In order to ensure that the replacement would work you have to consider:

-   You didn't get an error while executing. If any expression is not found in the database, the script will raise an
    error `ERROR: Expression not found in translation file: ${@myexpre*100} in document: 123481a8ac03ab212ab9e0c`. Note
    that the script doesn't stop on error (if `--commit` is enabled, the expressions found in the translation file are
    translated, remaining in the DB only the ones that result in an error like this, a next pass should be done one the
    missing expression gets added to the translation document).

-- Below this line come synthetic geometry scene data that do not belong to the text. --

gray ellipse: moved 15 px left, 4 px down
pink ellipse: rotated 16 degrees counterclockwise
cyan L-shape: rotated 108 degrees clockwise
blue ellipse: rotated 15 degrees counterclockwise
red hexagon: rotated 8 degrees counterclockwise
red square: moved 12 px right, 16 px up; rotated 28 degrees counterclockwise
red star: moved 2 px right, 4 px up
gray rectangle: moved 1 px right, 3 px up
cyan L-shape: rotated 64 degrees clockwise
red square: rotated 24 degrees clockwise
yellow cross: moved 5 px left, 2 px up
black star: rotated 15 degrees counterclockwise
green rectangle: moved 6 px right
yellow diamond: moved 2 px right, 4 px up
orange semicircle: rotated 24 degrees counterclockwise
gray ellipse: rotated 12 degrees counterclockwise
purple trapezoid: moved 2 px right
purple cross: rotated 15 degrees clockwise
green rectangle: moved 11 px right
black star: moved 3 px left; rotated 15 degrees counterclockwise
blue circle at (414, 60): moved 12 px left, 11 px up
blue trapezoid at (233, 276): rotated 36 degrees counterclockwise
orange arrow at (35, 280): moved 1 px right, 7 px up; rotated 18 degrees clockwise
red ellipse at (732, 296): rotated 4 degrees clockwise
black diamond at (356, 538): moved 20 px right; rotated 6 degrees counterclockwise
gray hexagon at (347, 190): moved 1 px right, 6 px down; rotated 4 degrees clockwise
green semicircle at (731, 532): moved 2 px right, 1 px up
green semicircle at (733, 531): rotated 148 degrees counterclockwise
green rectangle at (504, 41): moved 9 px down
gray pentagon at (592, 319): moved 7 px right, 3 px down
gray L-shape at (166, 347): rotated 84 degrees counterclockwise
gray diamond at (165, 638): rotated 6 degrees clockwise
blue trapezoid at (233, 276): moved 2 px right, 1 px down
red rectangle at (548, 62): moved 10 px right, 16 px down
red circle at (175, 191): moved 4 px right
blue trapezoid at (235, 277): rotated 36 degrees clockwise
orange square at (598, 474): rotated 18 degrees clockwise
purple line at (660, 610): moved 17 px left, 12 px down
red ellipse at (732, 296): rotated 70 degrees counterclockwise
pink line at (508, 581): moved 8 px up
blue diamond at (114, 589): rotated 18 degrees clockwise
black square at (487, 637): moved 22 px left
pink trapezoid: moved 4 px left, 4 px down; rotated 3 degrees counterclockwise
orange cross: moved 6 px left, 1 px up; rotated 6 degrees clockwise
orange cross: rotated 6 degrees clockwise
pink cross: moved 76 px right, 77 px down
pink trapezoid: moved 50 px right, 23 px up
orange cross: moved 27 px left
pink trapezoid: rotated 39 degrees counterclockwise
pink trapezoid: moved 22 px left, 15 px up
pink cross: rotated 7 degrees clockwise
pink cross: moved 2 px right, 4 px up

-   Comparing files `documents_replaced.json` and `documents_backup.json`. The first one contains the documents where
    the legacy expressions have been replaced with all the information associated. The second one contains a list of
    documents containing legacy expression that have been backed up. You can compare the files using the following
    command:

```bash
diff documents_replaced.json documents_backup.json
```

### Executing the replacement in the database

If everithing is correct, you can execute the script passing the commit parameter to apply the changes to the database.
You only have to provide the `--commit` parameter to the previous command:

```bash
python legacy_expression_tool.py \
    --host <mongodb-host> \
    --port <mongodb-port> \
    --database <mongodb-db> \
    --collection <mongodb-collection> \
    --translation <translation-file> \
    --commit
```

### Output statistics

When the script is executed, it prints some statistics about the matches found. This statistics can be printed filtered
by service or subservice. By default, no statistics are printed. You can change it using the `--statistics` plus the
aggregation mode. The possible values are `service` and `subservice`.

```bash
Found 2 legacy expressions in 2 documents
                                                        _id
service                                         service1 service2 All
expression
${@value*100/total}                                    1        1   2
All                                                    1        1   2
```

### Fields in which expressions may be used

The script implements expression detection and translation in the following fields in group/device documents at DB:

-   active.expression
-   active.entity_name
-   attributes.expression
-   attributes.entity_name
-   attributes.expression
-   commands.expression
-   endpoint
-   entityNameExp
-   explicitAttrs

### Known issues

#### Execution with `expressionlanguage` set to `jexlall`

When executing the script with `expressionlanguage` set to `jexlall`, the script will look for all the documents
containing legacy expressions (in some of the [expression capable fields](#fields-in-which-expressions-may-be-used)) or
the existence of the `expressionLanguage` field. This would change the number of documents found, and the statistics
will include extra documents.

Running the script with the option set to `jexl` would not include such extra documents in statistics.

#### Replacing expression without setting jexl at group or device level

When executing the script setting `--expressionlanguage` to `ignore` (or when `--expressionlanguage` is not used), the
script will not change the`expressionLanguage` field in the document. This means that the legacy expressions will be
replaced, but the `expressionLanguage` field will still be set to the default value or legacy. This would make
expression evaluation to fail, propagating the value of the attribute as the expression literal to the context broker.

To avoid this, it is recommended use always the `--expressionlangauge` parameter set to `jexl`, so doing it a value
different from `ignore` will be used.